Management by Size and Modality
| Modality | Size / Finding | Recommendation |
|---|---|---|
| CT (any incidental finding) | Any pituitary lesion | Dedicated pituitary MRI (3T preferred) for characterization; distinguish from normal variant |
| MRI — microadenoma (<10 mm) | <6 mm | No follow-up imaging; endocrinology referral only if clinical concern for hormonal excess |
| MRI — microadenoma | 6–9 mm | Repeat pituitary MRI in 12 months; if stable → discontinue; endocrinology referral |
| MRI — macroadenoma (≥10 mm) | 10–29 mm, no chiasm contact | Endocrinology referral; repeat MRI in 6 months; ophthalmology if any visual symptoms |
| MRI — macroadenoma | ≥30 mm or chiasm contact/compression | Urgent endocrinology + neurosurgery referral; formal visual field testing |
| FDG-PET (incidental uptake) | Any focal pituitary uptake | Dedicated pituitary MRI; endocrinology referral |
Incidental CT findings of a pituitary lesion should always prompt dedicated pituitary MRI — CT has poor soft-tissue resolution for the sella and cannot characterize adenoma morphology or chiasm involvement reliably.

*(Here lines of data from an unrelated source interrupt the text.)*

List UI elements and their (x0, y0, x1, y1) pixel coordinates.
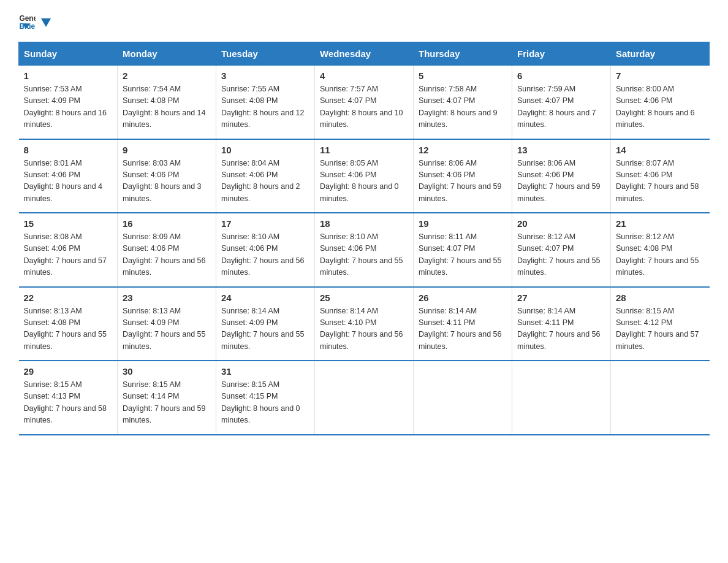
svg-text:Blue: Blue (19, 22, 35, 29)
day-number: 3 (221, 71, 309, 81)
day-info: Sunrise: 8:06 AM Sunset: 4:06 PM Dayligh… (517, 158, 605, 205)
day-info: Sunrise: 8:14 AM Sunset: 4:10 PM Dayligh… (320, 305, 408, 353)
day-info: Sunrise: 8:06 AM Sunset: 4:06 PM Dayligh… (419, 158, 507, 205)
day-number: 25 (320, 293, 408, 303)
day-number: 26 (419, 293, 507, 303)
day-number: 22 (24, 293, 113, 303)
day-info: Sunrise: 7:55 AM Sunset: 4:08 PM Dayligh… (221, 83, 309, 131)
calendar-cell: 3 Sunrise: 7:55 AM Sunset: 4:08 PM Dayli… (216, 66, 315, 139)
day-info: Sunrise: 8:01 AM Sunset: 4:06 PM Dayligh… (24, 158, 113, 205)
day-number: 15 (24, 218, 113, 229)
day-info: Sunrise: 7:53 AM Sunset: 4:09 PM Dayligh… (24, 83, 113, 131)
day-info: Sunrise: 8:12 AM Sunset: 4:07 PM Dayligh… (517, 231, 605, 279)
calendar-week-row: 15 Sunrise: 8:08 AM Sunset: 4:06 PM Dayl… (19, 213, 710, 287)
page-header: General Blue (18, 12, 710, 29)
calendar-cell: 27 Sunrise: 8:14 AM Sunset: 4:11 PM Dayl… (512, 287, 611, 361)
day-info: Sunrise: 8:12 AM Sunset: 4:08 PM Dayligh… (616, 231, 705, 279)
calendar-cell: 14 Sunrise: 8:07 AM Sunset: 4:06 PM Dayl… (611, 139, 710, 213)
calendar-cell (315, 361, 414, 435)
day-info: Sunrise: 8:04 AM Sunset: 4:06 PM Dayligh… (221, 158, 309, 205)
calendar-cell: 17 Sunrise: 8:10 AM Sunset: 4:06 PM Dayl… (216, 213, 315, 287)
calendar-cell (512, 361, 611, 435)
day-number: 21 (616, 218, 705, 229)
day-number: 31 (221, 366, 309, 377)
day-number: 20 (517, 218, 605, 229)
calendar-cell: 2 Sunrise: 7:54 AM Sunset: 4:08 PM Dayli… (118, 66, 216, 139)
day-number: 23 (123, 293, 211, 303)
day-number: 9 (123, 145, 211, 155)
day-number: 24 (221, 293, 309, 303)
day-info: Sunrise: 8:15 AM Sunset: 4:12 PM Dayligh… (616, 305, 705, 353)
calendar-week-row: 22 Sunrise: 8:13 AM Sunset: 4:08 PM Dayl… (19, 287, 710, 361)
day-number: 29 (24, 366, 113, 377)
day-number: 18 (320, 218, 408, 229)
day-info: Sunrise: 8:10 AM Sunset: 4:06 PM Dayligh… (320, 231, 408, 279)
calendar-cell: 12 Sunrise: 8:06 AM Sunset: 4:06 PM Dayl… (414, 139, 512, 213)
day-info: Sunrise: 8:13 AM Sunset: 4:08 PM Dayligh… (24, 305, 113, 353)
day-header-wednesday: Wednesday (315, 42, 414, 66)
calendar-cell: 28 Sunrise: 8:15 AM Sunset: 4:12 PM Dayl… (611, 287, 710, 361)
calendar-cell: 18 Sunrise: 8:10 AM Sunset: 4:06 PM Dayl… (315, 213, 414, 287)
svg-marker-3 (41, 18, 51, 27)
calendar-cell: 8 Sunrise: 8:01 AM Sunset: 4:06 PM Dayli… (19, 139, 118, 213)
day-number: 16 (123, 218, 211, 229)
calendar-header-row: SundayMondayTuesdayWednesdayThursdayFrid… (19, 42, 710, 66)
calendar-week-row: 29 Sunrise: 8:15 AM Sunset: 4:13 PM Dayl… (19, 361, 710, 435)
calendar-cell: 24 Sunrise: 8:14 AM Sunset: 4:09 PM Dayl… (216, 287, 315, 361)
day-number: 11 (320, 145, 408, 155)
calendar-cell: 16 Sunrise: 8:09 AM Sunset: 4:06 PM Dayl… (118, 213, 216, 287)
calendar-cell: 4 Sunrise: 7:57 AM Sunset: 4:07 PM Dayli… (315, 66, 414, 139)
calendar-cell: 26 Sunrise: 8:14 AM Sunset: 4:11 PM Dayl… (414, 287, 512, 361)
day-number: 30 (123, 366, 211, 377)
calendar-cell: 29 Sunrise: 8:15 AM Sunset: 4:13 PM Dayl… (19, 361, 118, 435)
calendar-cell: 31 Sunrise: 8:15 AM Sunset: 4:15 PM Dayl… (216, 361, 315, 435)
calendar-table: SundayMondayTuesdayWednesdayThursdayFrid… (18, 42, 710, 435)
day-info: Sunrise: 8:14 AM Sunset: 4:11 PM Dayligh… (419, 305, 507, 353)
day-number: 10 (221, 145, 309, 155)
logo-icon: General Blue (18, 12, 36, 29)
calendar-cell: 1 Sunrise: 7:53 AM Sunset: 4:09 PM Dayli… (19, 66, 118, 139)
day-info: Sunrise: 7:59 AM Sunset: 4:07 PM Dayligh… (517, 83, 605, 131)
calendar-cell: 5 Sunrise: 7:58 AM Sunset: 4:07 PM Dayli… (414, 66, 512, 139)
calendar-cell: 10 Sunrise: 8:04 AM Sunset: 4:06 PM Dayl… (216, 139, 315, 213)
calendar-cell: 9 Sunrise: 8:03 AM Sunset: 4:06 PM Dayli… (118, 139, 216, 213)
logo-triangle-icon (39, 16, 53, 29)
calendar-cell: 30 Sunrise: 8:15 AM Sunset: 4:14 PM Dayl… (118, 361, 216, 435)
calendar-cell: 25 Sunrise: 8:14 AM Sunset: 4:10 PM Dayl… (315, 287, 414, 361)
calendar-cell (611, 361, 710, 435)
day-header-sunday: Sunday (19, 42, 118, 66)
calendar-cell: 11 Sunrise: 8:05 AM Sunset: 4:06 PM Dayl… (315, 139, 414, 213)
day-number: 7 (616, 71, 705, 81)
day-info: Sunrise: 7:58 AM Sunset: 4:07 PM Dayligh… (419, 83, 507, 131)
day-info: Sunrise: 8:03 AM Sunset: 4:06 PM Dayligh… (123, 158, 211, 205)
calendar-cell: 7 Sunrise: 8:00 AM Sunset: 4:06 PM Dayli… (611, 66, 710, 139)
day-info: Sunrise: 8:00 AM Sunset: 4:06 PM Dayligh… (616, 83, 705, 131)
day-header-thursday: Thursday (414, 42, 512, 66)
day-info: Sunrise: 8:08 AM Sunset: 4:06 PM Dayligh… (24, 231, 113, 279)
day-number: 4 (320, 71, 408, 81)
day-number: 27 (517, 293, 605, 303)
day-number: 8 (24, 145, 113, 155)
day-number: 17 (221, 218, 309, 229)
day-number: 12 (419, 145, 507, 155)
day-info: Sunrise: 8:14 AM Sunset: 4:09 PM Dayligh… (221, 305, 309, 353)
logo: General Blue (18, 12, 53, 29)
calendar-cell: 13 Sunrise: 8:06 AM Sunset: 4:06 PM Dayl… (512, 139, 611, 213)
calendar-cell: 19 Sunrise: 8:11 AM Sunset: 4:07 PM Dayl… (414, 213, 512, 287)
day-number: 19 (419, 218, 507, 229)
day-info: Sunrise: 8:15 AM Sunset: 4:15 PM Dayligh… (221, 379, 309, 427)
day-info: Sunrise: 8:07 AM Sunset: 4:06 PM Dayligh… (616, 158, 705, 205)
calendar-week-row: 8 Sunrise: 8:01 AM Sunset: 4:06 PM Dayli… (19, 139, 710, 213)
day-number: 1 (24, 71, 113, 81)
calendar-cell: 15 Sunrise: 8:08 AM Sunset: 4:06 PM Dayl… (19, 213, 118, 287)
day-info: Sunrise: 8:10 AM Sunset: 4:06 PM Dayligh… (221, 231, 309, 279)
svg-text:General: General (19, 14, 36, 23)
day-info: Sunrise: 7:54 AM Sunset: 4:08 PM Dayligh… (123, 83, 211, 131)
day-info: Sunrise: 7:57 AM Sunset: 4:07 PM Dayligh… (320, 83, 408, 131)
day-number: 14 (616, 145, 705, 155)
day-info: Sunrise: 8:14 AM Sunset: 4:11 PM Dayligh… (517, 305, 605, 353)
day-info: Sunrise: 8:15 AM Sunset: 4:14 PM Dayligh… (123, 379, 211, 427)
day-number: 28 (616, 293, 705, 303)
day-header-friday: Friday (512, 42, 611, 66)
day-info: Sunrise: 8:13 AM Sunset: 4:09 PM Dayligh… (123, 305, 211, 353)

Biochemical Screening for Macroadenomas
All macroadenomas (≥10 mm) should have biochemical evaluation regardless of symptoms:
| Hormone Axis | Test | What to Exclude |
|---|---|---|
| Prolactin | Serum prolactin | Prolactinoma — medically treated; do not operate first |
| Cortisol/ACTH | 24-hr urine free cortisol or overnight DST | Cushing's disease |
| GH/IGF-1 | Serum IGF-1 | Acromegaly |
| Thyroid | TSH, free T4 | TSH-secreting adenoma |
| Gonadal | LH, FSH, testosterone (men) or estradiol (women) | Gonadotroph adenoma, hypogonadism |
Prolactinoma is the most common functioning pituitary adenoma — rule it out first, because prolactinomas are treated medically with dopamine agonists (cabergoline), not surgery. A very high prolactin level (>200 ng/mL) is almost diagnostic. Levels 25–200 ng/mL can also be seen with "stalk effect" from any large non-functioning mass compressing the portal system.
Why This Matters
Pituitary incidentalomas ("incidentalomas") are found in approximately 10% of brain MRIs performed for other indications. The vast majority are small nonfunctioning microadenomas that require limited workup. The critical findings to recognize are chiasm contact or compression (optic pathway at risk, requiring urgent surgical evaluation) and any clinical or biochemical evidence of hormonal excess. A macroadenoma discovered to be a prolactinoma will be treated medically — this changes management entirely.
Reference
Hoang JK, Hoffman AR, González RG, et al. Management of Incidental Pituitary Findings on CT, MRI, and ¹⁸F-Fluorodeoxyglucose PET: A White Paper of the ACR Incidental Findings Committee. J Am Coll Radiol. 2018;15(7):966–972.